__AIM OF THE EXERCISE__. Filter the records down to the lines that hold the word "vragen", and copy each of those lines.

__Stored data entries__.
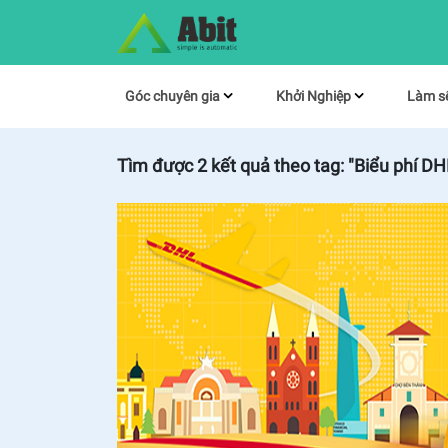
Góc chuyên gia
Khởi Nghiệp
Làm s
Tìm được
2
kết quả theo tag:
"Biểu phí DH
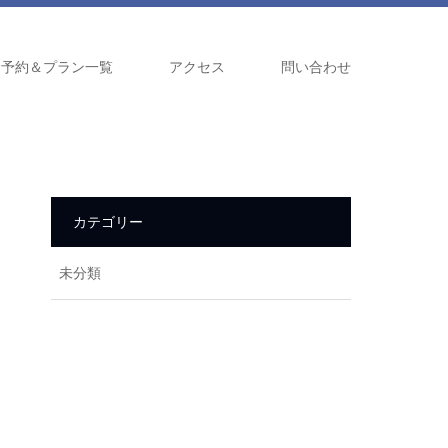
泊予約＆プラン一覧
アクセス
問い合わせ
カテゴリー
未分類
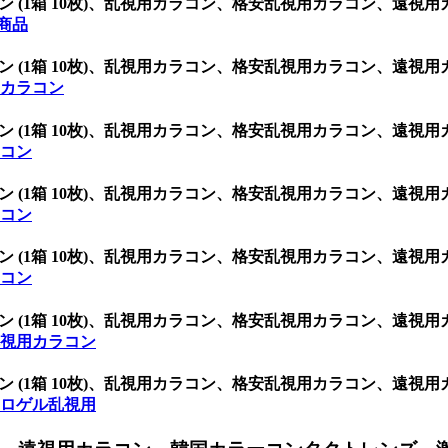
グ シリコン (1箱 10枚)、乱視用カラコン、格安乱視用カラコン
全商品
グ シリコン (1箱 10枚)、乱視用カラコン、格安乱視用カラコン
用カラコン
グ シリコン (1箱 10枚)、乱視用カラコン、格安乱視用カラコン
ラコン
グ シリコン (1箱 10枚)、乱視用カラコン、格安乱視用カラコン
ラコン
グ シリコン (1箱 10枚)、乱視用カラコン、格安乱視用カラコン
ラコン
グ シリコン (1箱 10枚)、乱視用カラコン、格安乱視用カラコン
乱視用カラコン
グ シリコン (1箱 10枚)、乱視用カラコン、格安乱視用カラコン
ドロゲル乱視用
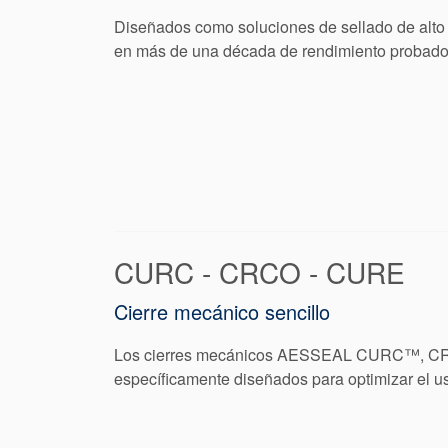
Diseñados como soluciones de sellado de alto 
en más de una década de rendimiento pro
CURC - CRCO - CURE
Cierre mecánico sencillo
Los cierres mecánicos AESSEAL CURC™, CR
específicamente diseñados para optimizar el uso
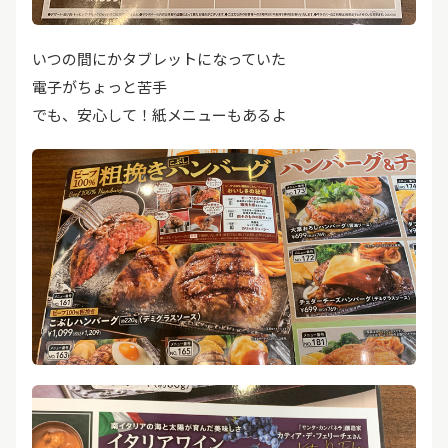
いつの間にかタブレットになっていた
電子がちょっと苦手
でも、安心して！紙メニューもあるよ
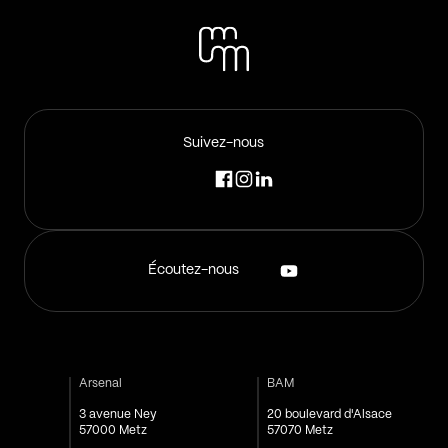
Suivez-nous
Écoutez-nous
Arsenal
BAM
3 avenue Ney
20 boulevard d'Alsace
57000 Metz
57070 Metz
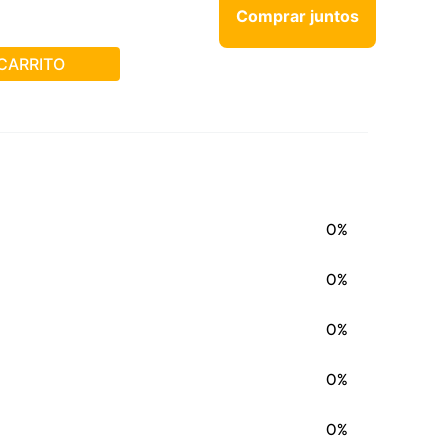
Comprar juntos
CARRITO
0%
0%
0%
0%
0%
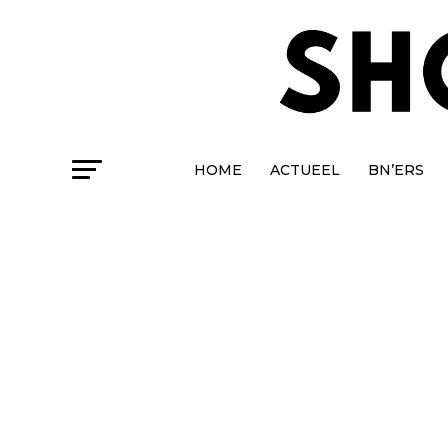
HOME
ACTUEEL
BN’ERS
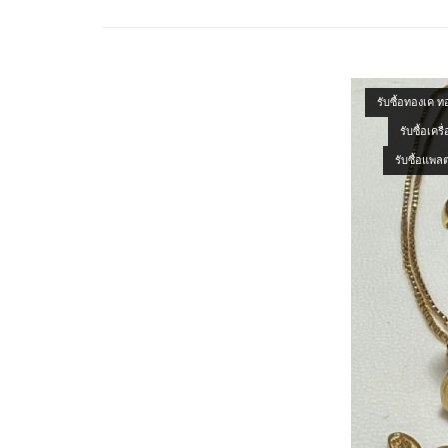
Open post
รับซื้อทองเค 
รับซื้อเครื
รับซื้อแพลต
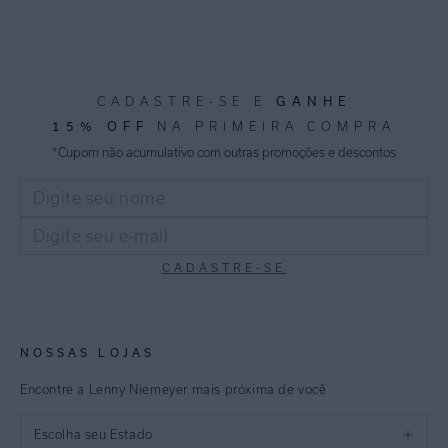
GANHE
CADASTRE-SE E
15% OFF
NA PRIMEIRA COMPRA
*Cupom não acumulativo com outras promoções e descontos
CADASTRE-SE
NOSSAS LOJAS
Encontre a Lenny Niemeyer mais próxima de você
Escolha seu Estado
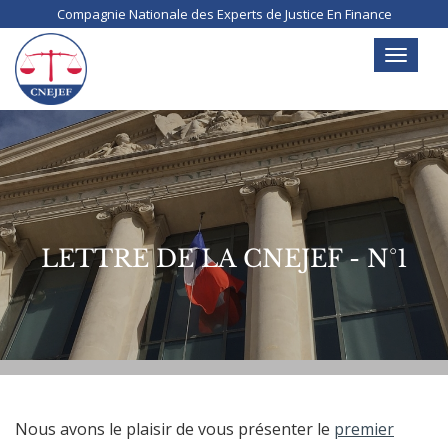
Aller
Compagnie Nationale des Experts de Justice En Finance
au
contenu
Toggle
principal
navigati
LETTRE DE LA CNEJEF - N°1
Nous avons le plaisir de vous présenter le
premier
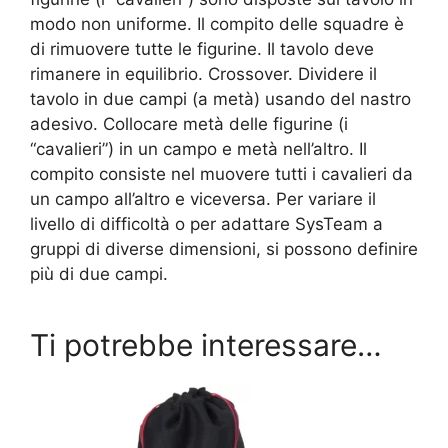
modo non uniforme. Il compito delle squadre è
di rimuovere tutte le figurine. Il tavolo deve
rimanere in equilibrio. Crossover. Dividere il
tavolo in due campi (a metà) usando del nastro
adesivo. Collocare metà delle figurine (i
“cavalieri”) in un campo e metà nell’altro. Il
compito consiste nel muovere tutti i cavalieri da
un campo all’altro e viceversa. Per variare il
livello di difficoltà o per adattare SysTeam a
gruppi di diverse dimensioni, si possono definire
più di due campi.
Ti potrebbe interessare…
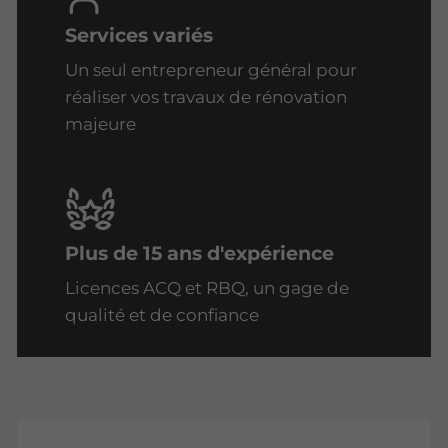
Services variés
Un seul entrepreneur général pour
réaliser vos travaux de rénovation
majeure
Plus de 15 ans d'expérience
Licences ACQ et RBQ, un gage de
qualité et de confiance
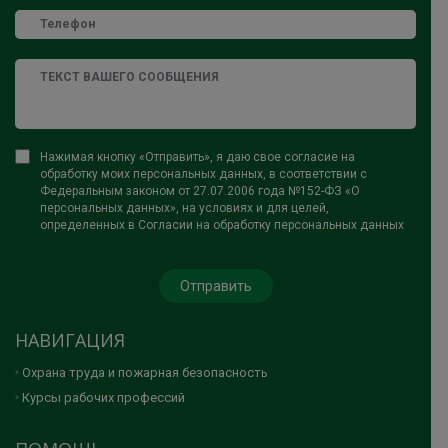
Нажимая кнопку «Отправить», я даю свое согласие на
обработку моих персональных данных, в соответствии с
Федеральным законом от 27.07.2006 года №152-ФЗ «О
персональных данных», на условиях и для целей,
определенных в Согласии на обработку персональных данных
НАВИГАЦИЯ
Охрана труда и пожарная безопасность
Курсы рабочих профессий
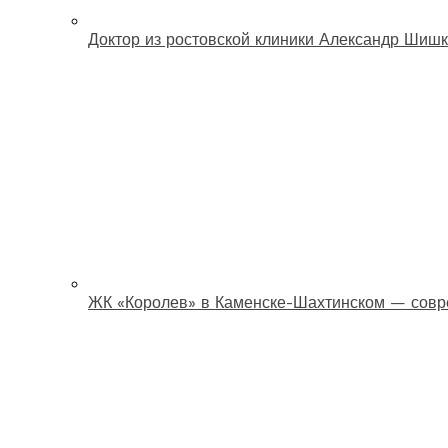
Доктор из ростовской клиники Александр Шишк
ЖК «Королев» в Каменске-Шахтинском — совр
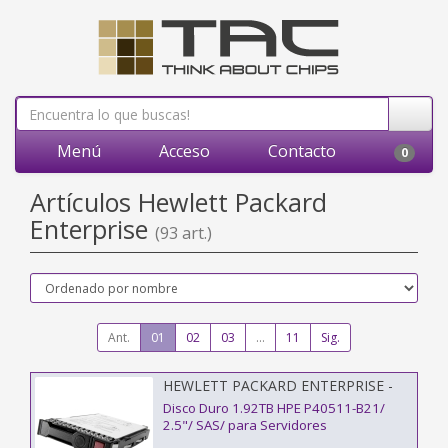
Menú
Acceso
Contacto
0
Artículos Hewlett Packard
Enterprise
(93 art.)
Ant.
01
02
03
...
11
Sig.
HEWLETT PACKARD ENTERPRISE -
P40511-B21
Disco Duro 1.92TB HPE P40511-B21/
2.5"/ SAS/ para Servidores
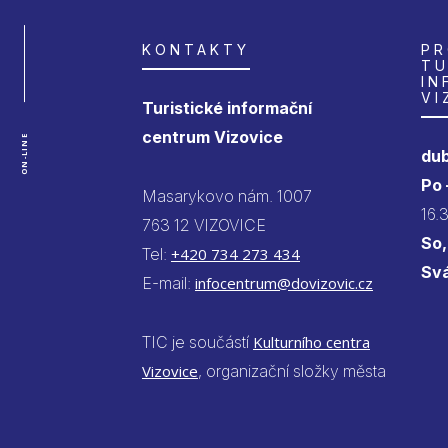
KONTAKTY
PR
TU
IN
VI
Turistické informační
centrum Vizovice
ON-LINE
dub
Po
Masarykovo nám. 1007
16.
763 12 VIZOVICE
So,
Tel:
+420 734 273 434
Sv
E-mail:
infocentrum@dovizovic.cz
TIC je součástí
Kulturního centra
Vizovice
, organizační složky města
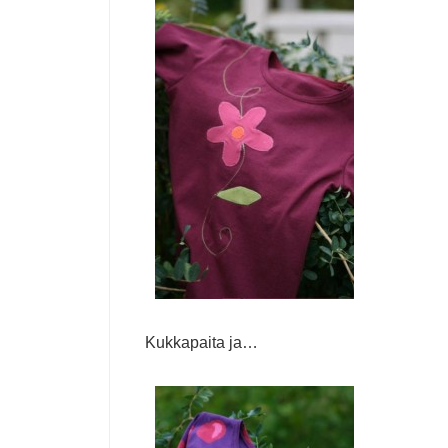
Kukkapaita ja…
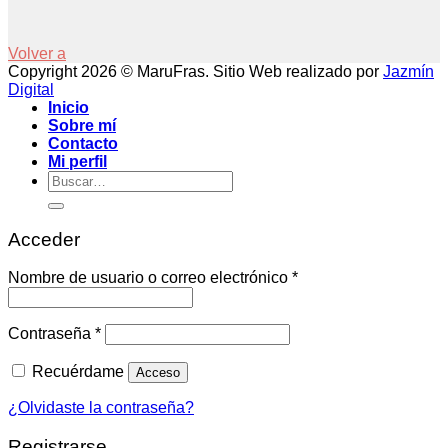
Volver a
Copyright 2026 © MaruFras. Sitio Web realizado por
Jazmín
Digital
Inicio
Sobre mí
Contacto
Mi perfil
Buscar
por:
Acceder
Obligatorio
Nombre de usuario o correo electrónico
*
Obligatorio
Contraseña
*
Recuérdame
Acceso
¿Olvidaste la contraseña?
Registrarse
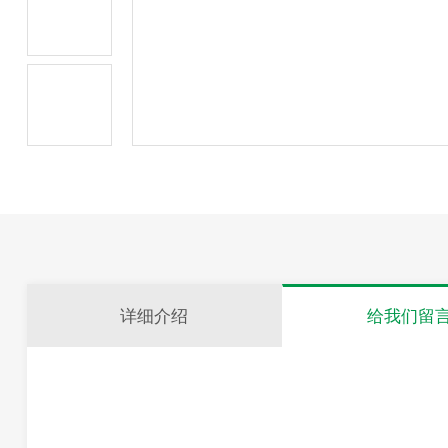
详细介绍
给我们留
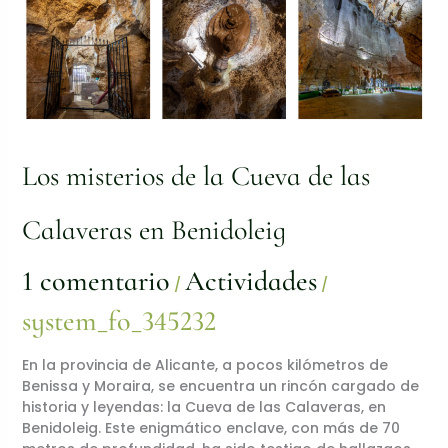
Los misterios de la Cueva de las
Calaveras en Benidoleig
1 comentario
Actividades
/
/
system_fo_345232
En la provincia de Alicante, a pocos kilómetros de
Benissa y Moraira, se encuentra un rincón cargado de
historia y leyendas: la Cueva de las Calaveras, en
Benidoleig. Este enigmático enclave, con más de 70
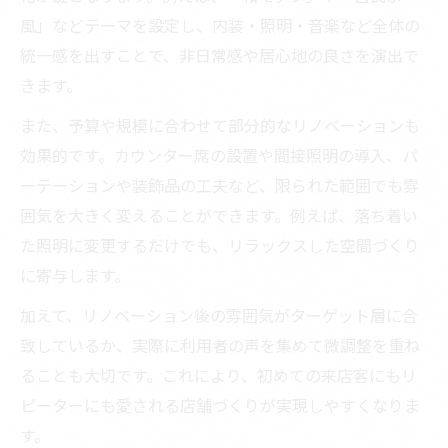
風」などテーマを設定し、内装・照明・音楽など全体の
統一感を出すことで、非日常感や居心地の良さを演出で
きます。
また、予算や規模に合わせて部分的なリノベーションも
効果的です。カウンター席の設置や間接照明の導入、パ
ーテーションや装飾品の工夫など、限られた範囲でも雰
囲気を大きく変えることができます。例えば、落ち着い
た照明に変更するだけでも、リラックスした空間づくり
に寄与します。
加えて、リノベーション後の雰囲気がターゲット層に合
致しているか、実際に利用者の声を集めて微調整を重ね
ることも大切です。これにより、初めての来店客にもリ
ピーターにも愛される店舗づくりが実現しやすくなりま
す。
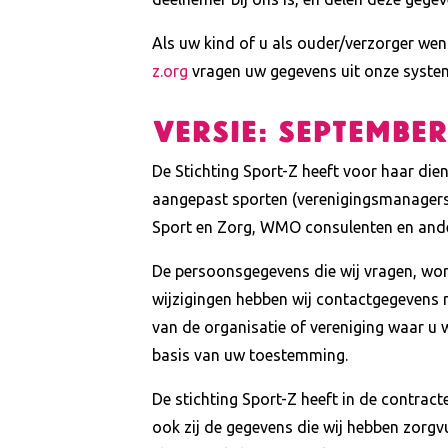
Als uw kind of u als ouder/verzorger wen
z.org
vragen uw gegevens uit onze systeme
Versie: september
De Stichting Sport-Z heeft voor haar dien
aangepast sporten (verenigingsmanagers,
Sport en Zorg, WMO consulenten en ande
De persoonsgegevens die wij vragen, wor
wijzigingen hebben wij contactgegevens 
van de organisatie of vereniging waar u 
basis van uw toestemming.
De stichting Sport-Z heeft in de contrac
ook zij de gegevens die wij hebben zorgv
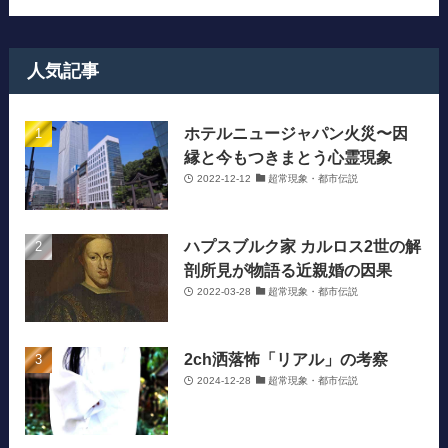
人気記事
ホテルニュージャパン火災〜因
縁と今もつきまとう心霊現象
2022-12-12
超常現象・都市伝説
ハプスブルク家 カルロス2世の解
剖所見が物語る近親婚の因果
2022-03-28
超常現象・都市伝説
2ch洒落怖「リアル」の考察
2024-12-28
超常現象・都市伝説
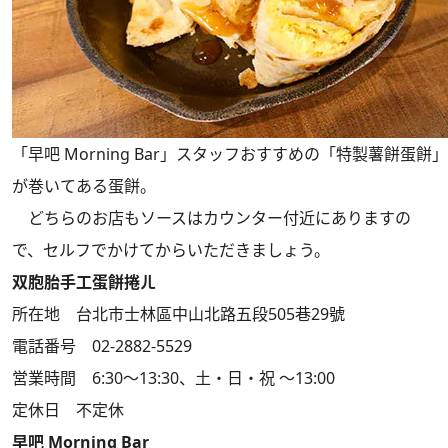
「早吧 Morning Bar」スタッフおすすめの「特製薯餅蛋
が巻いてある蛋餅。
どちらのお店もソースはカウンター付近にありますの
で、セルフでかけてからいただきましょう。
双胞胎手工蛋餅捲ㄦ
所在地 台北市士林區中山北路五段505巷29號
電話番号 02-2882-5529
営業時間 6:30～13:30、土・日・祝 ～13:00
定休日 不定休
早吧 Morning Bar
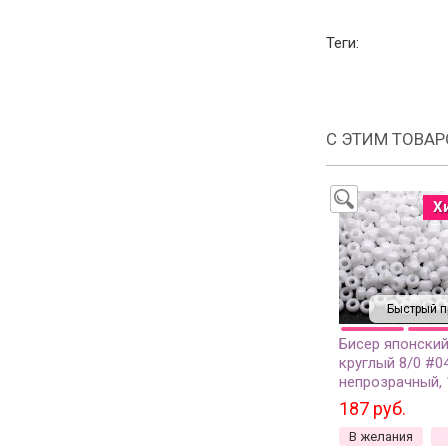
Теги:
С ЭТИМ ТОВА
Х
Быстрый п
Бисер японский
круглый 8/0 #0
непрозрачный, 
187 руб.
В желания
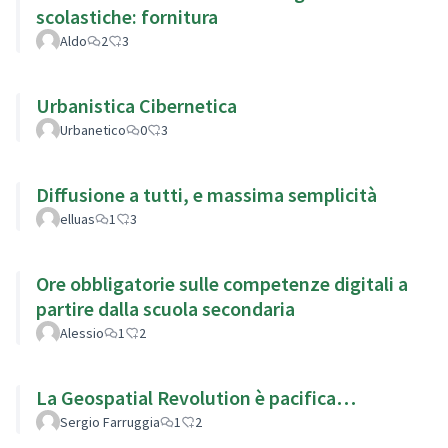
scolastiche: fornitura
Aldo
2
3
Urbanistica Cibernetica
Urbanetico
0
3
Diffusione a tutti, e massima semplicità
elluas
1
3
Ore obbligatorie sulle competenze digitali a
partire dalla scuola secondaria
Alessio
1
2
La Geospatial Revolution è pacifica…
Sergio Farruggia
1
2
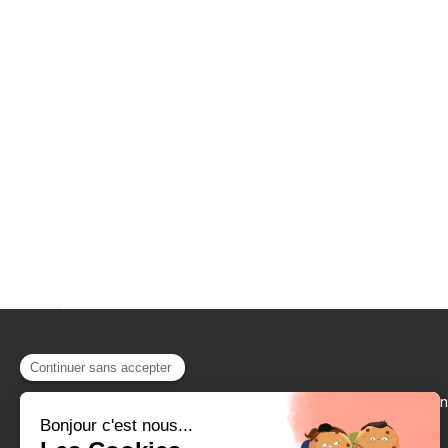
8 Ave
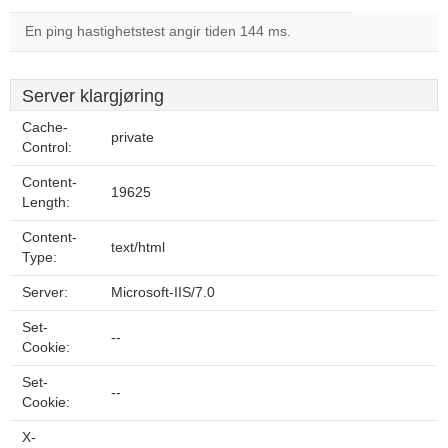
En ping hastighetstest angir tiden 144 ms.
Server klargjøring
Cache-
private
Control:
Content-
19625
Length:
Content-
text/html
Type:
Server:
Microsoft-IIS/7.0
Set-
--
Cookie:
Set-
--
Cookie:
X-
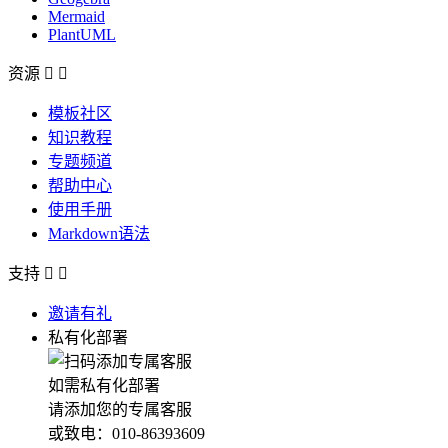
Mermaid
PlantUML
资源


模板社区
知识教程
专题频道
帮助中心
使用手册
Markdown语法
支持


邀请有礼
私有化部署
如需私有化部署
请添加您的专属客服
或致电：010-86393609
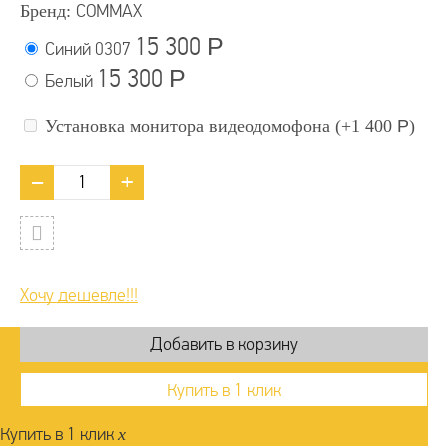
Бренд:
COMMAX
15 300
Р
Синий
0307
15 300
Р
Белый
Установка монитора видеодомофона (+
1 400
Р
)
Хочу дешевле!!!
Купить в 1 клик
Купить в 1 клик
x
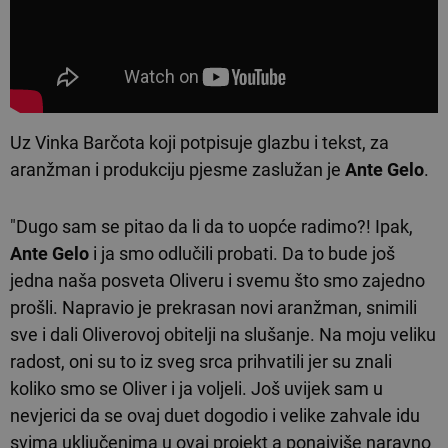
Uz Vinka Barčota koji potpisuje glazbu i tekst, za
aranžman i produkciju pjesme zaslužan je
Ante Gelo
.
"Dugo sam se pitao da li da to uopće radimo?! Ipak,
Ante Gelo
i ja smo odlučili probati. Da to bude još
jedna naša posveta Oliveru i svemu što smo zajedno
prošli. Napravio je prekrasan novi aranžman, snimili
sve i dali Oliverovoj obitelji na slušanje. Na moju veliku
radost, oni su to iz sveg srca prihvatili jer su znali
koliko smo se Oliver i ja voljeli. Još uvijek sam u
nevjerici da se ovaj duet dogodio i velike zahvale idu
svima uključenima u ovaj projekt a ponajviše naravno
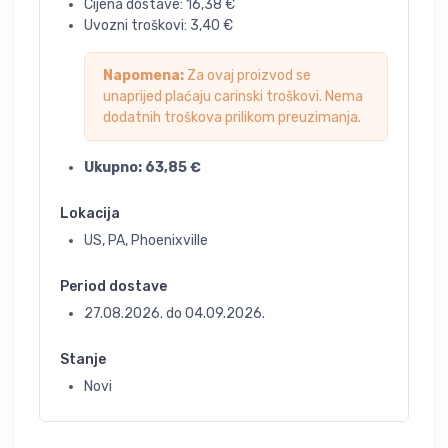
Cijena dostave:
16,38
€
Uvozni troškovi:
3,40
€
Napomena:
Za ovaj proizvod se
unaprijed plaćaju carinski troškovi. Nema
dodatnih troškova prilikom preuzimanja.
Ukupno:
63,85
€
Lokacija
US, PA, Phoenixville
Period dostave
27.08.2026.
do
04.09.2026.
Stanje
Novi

__REPLY__.
vragen uw gegevens uit onze systeme
De persoonsgegevens die wij vragen, wor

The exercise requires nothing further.